By Sebastine Obasi
The disagreement over the contentious Petroleum Industry Bill, PIB, between the government and the International Oil Companies, IOCs, reared its head again at the just concluded business forum of the Nigerian Gas Association, NGA.
While Mr. George Osahon, Director, Department of Petroleum Resources, DPR, said that the passage of the PIB will encourage a vibrant gas exploration and production industry.
He added that this will lead to exploration for gas in new frontiers such as the Anambra Basin, Chad Basin and Benue Trough, even as Mr. Mark Ward, Managing Director, ExxonMobil Nigeria, maintained that the PIB will set the industry back.
Osahon, who was represented by Mr. Oliver Okparaojiako, Deputy Director, Gas, DPR, also said that the problem of insufficient gas distribution network will be solved, as the PIB will usher in vibrant gas distribution network, introduction of third party access and implementation of network code.
“It is not that what federal government is asking for is too much; it is because the people (IOCs) want to take too much. There is no way we will not make money from our gas. We are not the only gas nation.
Other nations are producing gas and if you go to the internet, you will see their fiscal terms. It is not that gas is cheap. Nigerians are paying more to get gas. We are begging for gas, while we have abundant gas resources because the people that want a lot of profit are keeping our gas,” he said.
As regards gas transportation, he said that there will be a vibrant gas sector, as the market will attain full liquidity, thus enabling gas to be transported from any source to any market.
“The implementation of these reforms will strongly open up the Nigerian Oil and Gas Sector to new local and international investors for competitive growth and sustainable development in line with international best practices. In particular, when the PIB is passed into law, it will help in the creation of a modern petroleum legal framework, alignment of the Nigerian Gas Sector to international best practice, enhancement of transparency and an open framework, establishing good governance practices and processes, reinforcing linkages between the gas industry and other sectors of the Nigerian economy,” he said.
But the ExxonMobil boss disagreed with the government position. He rather explained that the PIB, if passed as it is, puts the progress so far made in the industry at risk.
“The PIB introduces a set of fiscal terms for gas which make almost 90% of currently planned gas projects non-viable. If these terms are implemented, we predict that Nigeria will produce almost 40% less gas in 2020 instead of the required steep increases in gas production to support Nigeria’s vision 2020.
“The Petroleum Industry Bill currently in front of NASS was expected to address many challenges and put in place a solid framework for the development of the gas sector.

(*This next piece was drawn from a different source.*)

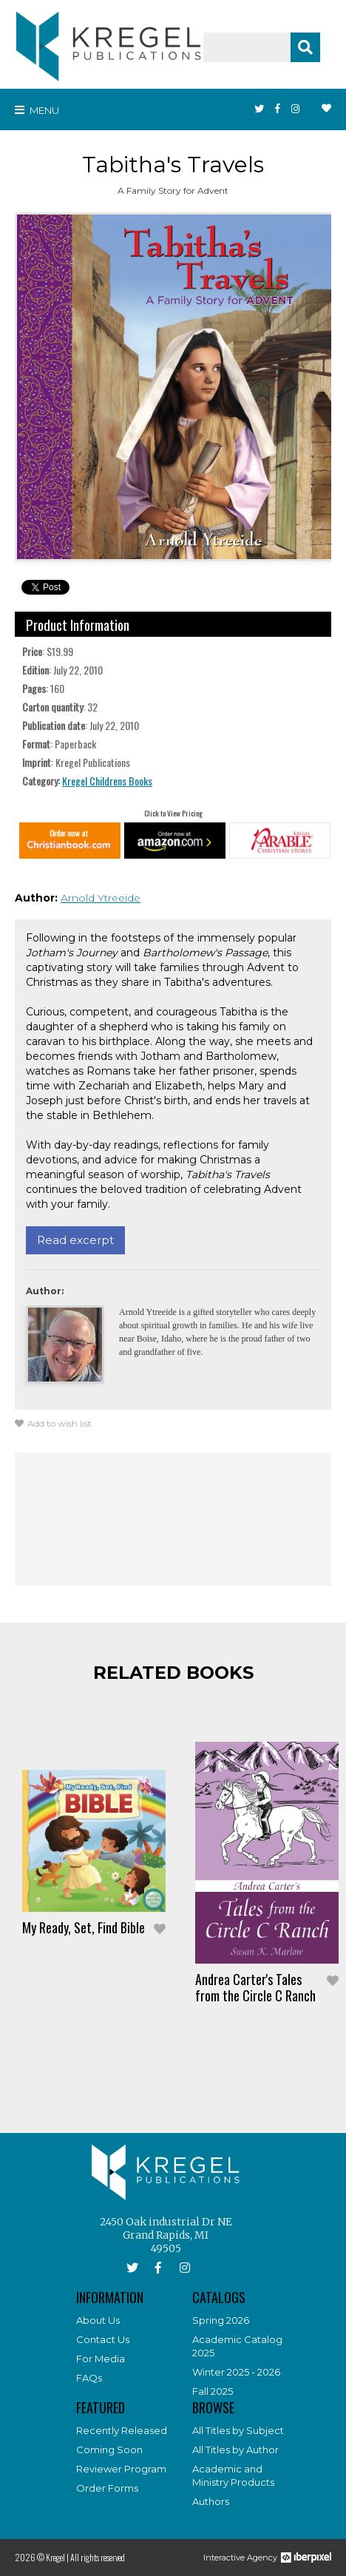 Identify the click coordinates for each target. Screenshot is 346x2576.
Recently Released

However industry is very concerned that the Petroleum Industry Bill puts the progress we have made at risk,” he said.
Wood explained that the PIB introduces some of the harshest fiscal terms for gas in the world, such that royalties increase significantly and the tax rate goes from 30% to 80%. Furthermore, the investment incentives and allowances, which are of vital importance for new projects, are significantly reduced.
He also said that the PIB introduces penalties for failure to meet the Domestic Gas Supply Obligations as set by government, irrespective of the economic viability of the project, the availability of gas pipeline infrastructure, the availability of gas customers such as power plants to take the gas.
According to him, “the bill imposes mandatory suspension of gas export if the domestic supply obligation is not met. This could undermine Nigeria’s reputation as a reliable LNG supplier and would significantly reduce government revenue from existing LNG production. Stopping gas exports would not necessarily increase domestic supply as it is not possible to re-route export gas to the domestic market without building major new pipelines and customers willing and able to take the gas.”
Ward hinted that investors are not charities and will not invest in or continue operating unprofitable businesses. Thus, given the importance of gas development to support growth and diversification of Nigeria’s economy, fiscal terms should support gas development and not hinder them.
He further said that the proposed fiscals terms move Nigeria from a relatively competitive position to one of the harshest fiscal regimes in the world and will prevent Nigeria from achieving its gas production aspirations.
“In addition to good fiscals, it is important that we have market driven pricing, adequate infrastructure, and a viable demand outlook, all of which are essential for a strong and vibrant gas sector in Nigeria. This will create a platform for diversification of the economy and for achieving vision 20-20-20 aspiration. The PIB objectives are clearly aligned with the domestic gas aspirations. The key is to ensure that the bill’s contents set in place the elements to achieve the objectives and aspirations,” he said.
The PIB has pitched the government against the international oil companies, due to disagreements over fiscal terms. The bill which has scaled second reading at the Senate is being subjected to public hearing at the National Assembly.